Question

What is the half life period of a reaction? Calculate the half life period of a first order reaction?

Answer 1

Hint:Half life period of a reaction is the time of a reaction at which the concentration of the reactants becomes half.

Complete step by step answer: The half life of a reaction is the time required for the concentration of a reactant molecule to reduce to half of the concentration present at the beginning. This time period is called the half-life of reaction and this governs the reaction rate of a reaction. It is represented or denoted as \[{t_{1/2}}\] .
A first order reaction is a chemical reaction the rate of which is solely dependent on the concentration of only one reactant species. The differential form of first order reaction is written as
$rate = - \dfrac{{d[A]}}{{dt}} = k[A]$
Where \[\left[ A \right]\] is the concentration of the reactant \[A\] , and \[k\] is the reaction coefficient.
Let the initial concentration of the first order reaction is \[{\left[ A \right]^0}\] and the concentration at half time \[{t_{1/2}}\] = $\dfrac{{{{\left[ A \right]}^0}}}{2}$.
Thus the integrated rate law of the first order reaction is
$\ln \dfrac{{{{[A]}^0}}}{{[A]}} = kt$
At half time the \[t\] becomes \[{t_{1/2}}\] and the concentration becomes $\dfrac{{{{\left[ A \right]}^0}}}{2}$. So inserting the values in the rate equation,
$\ln \dfrac{{{{[A]}^0}}}{{\dfrac{{{{[A]}^0}}}{2}}} = k{t_{1/2}}$
$\ln 2 = k{t_{1/2}}$
${t_{1/2}} = \dfrac{{0.693}}{k}$.
Thus the half-life of a first-order reaction is independent of the concentration of reactant. Actually half life is a constant.

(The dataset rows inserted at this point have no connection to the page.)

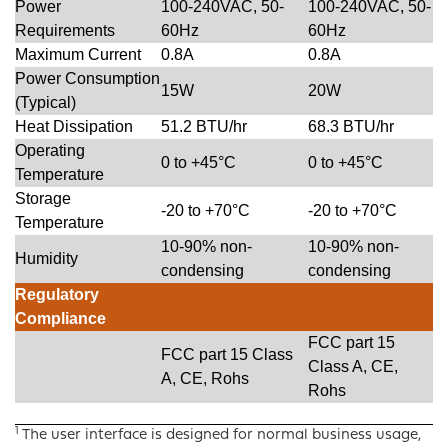
Power
100-240VAC, 50-
100-240VAC, 50-
Requirements
60Hz
60Hz
Maximum Current
0.8A
0.8A
Power Consumption
15W
20W
(Typical)
Heat Dissipation
51.2 BTU/hr
68.3 BTU/hr
Operating
0 to +45°C
0 to +45°C
Temperature
Storage
-20 to +70°C
-20 to +70°C
Temperature
10-90% non-
10-90% non-
Humidity
condensing
condensing
Regulatory
Compliance
FCC part 15
FCC part 15 Class
Class A, CE,
A, CE, Rohs
Rohs
1
The user interface is designed for normal business usage,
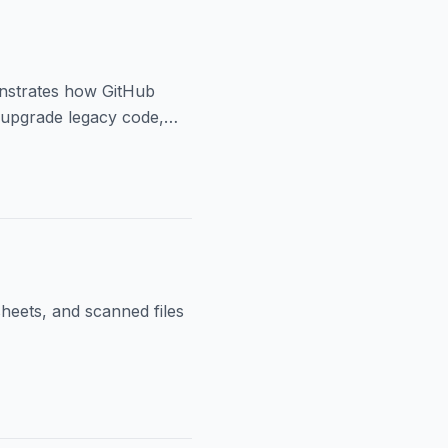
onstrates how GitHub
 upgrade legacy code,
sheets, and scanned files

This is different for zeroth- and second-order reactions.

Note:
The half-life of a reaction is referred as the time required for the reactant concentration to change from \[{\left[ A \right]^0}\] to $\dfrac{{{{\left[ A \right]}^0}}}{2}$. In a situation when two reactions have the same order, the faster reaction has a shorter half-life and the slower reaction has a longer half-life.